Elle n’était plus là, mais demeurait un enfant qui ne verrait son père que comme un homme distant et froid. Il en souffrirait tôt ou tard.

Une semaine supplémentaire passa et nous quittâmes Guines pour Liliers. Je profitai de la sieste du petit pour aller voir Nanny. Elle me servit un café et s’assit avec moi à la table, ses articulations craquant.

— Nous avons essayé par tous les moyens, crois-moi. Mais il est fermé.

— C’est pour ça que vous avez refusé de vous occuper de Tommy à sa place ?

— C’était notre dernière tentative, la plus extrême. Nous voulions provoquer une réaction favorable envers le petit. Qu’ils se retrouvent, de gré ou de force. Et puis tu es arrivée.

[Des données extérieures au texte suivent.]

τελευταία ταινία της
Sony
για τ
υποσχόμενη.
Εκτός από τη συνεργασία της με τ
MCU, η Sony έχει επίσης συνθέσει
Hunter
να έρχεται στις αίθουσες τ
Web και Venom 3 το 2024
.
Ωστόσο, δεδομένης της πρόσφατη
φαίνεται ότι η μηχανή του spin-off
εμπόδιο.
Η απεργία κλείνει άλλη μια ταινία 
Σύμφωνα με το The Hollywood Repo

— En gros, j’ai peut-être tout gâché, regrettais-je.

— Chris est persuadé que non. Que tu sois quelqu’un d’extérieur à notre petit clan sera peut-être bénéfique. Alex nous préoccupe beaucoup. Nous parlons souvent de lui entre nous. Il ne vit plus qu’au travers du cirque, n’a plus aucune vie privée. Et ce n’est pas bon pour lui. Sans compter les tensions que cela amène, le départ de Lola entre autres. Nous avons peur que…

— Que quoi ? m’inquiétais-je subitement. Qu’il fasse une bêtise ?

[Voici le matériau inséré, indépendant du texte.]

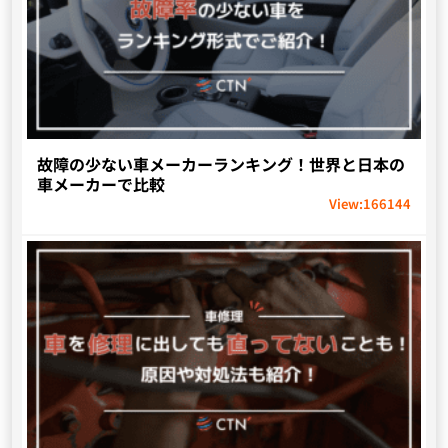
故障の少ない車メーカーランキング！世界と日本の
車メーカーで比較
View:
166144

— Il n’est pas du genre à faire des bêtises. Rassure-toi. Non, mais cela pourrait jouer sur sa santé. Il est encore jeune, mais son père est cardiaque. Il pourrait en souffrir plus tard, car il se stresse beaucoup plus qu’il ne le devrait. Et puis, il y a Tommy. Il ne verra jamais son père tel qu’il est réellement, car cet Alex-là est enfermé quelque part en lui et personne n’a su l’en faire sortir depuis deux ans.

— Je suis désolée de vous demander ça Nanny. Mais c’est depuis la mort de sa femme n’est-ce pas ?

— Oui. Il se sent doublement coupable.

— C’était pourtant un accident.

— C’était bien un accident, le matériel était neuf, mais défectueux. Il n’a pas à se reprocher cela.

Elle but une minuscule gorgée, se racla la gorge puis croisa ses mains par dessus la table. La décoration un peu chargée en bibelots et souvenirs racontait l'histoire de cette femme. Une photo de famille sur laquelle je n'osai lever les yeux. Représentant un couple heureux, deux adolescents en collant et débardeurs. Chris ainsi que sa sœur. Nanny avait perdu la moitié des personnes figurant sur cette photo, ce devait être de ses plus précieux souvenirs. Derrière elle, une petite horloge emplissait ce court silence de son tic-tac.

— De quel signe es-tu Olivia ?

— Poissons, je crois.

— Il est Sagittaire... vous pourriez vous entendre. Ces deux signes se comprennent et se complètent. Sexuellement parlant, ils s’accordent aussi très bien.

Quoi ? Elle avait dit quoi là ? J’ai failli en renverser ma tasse.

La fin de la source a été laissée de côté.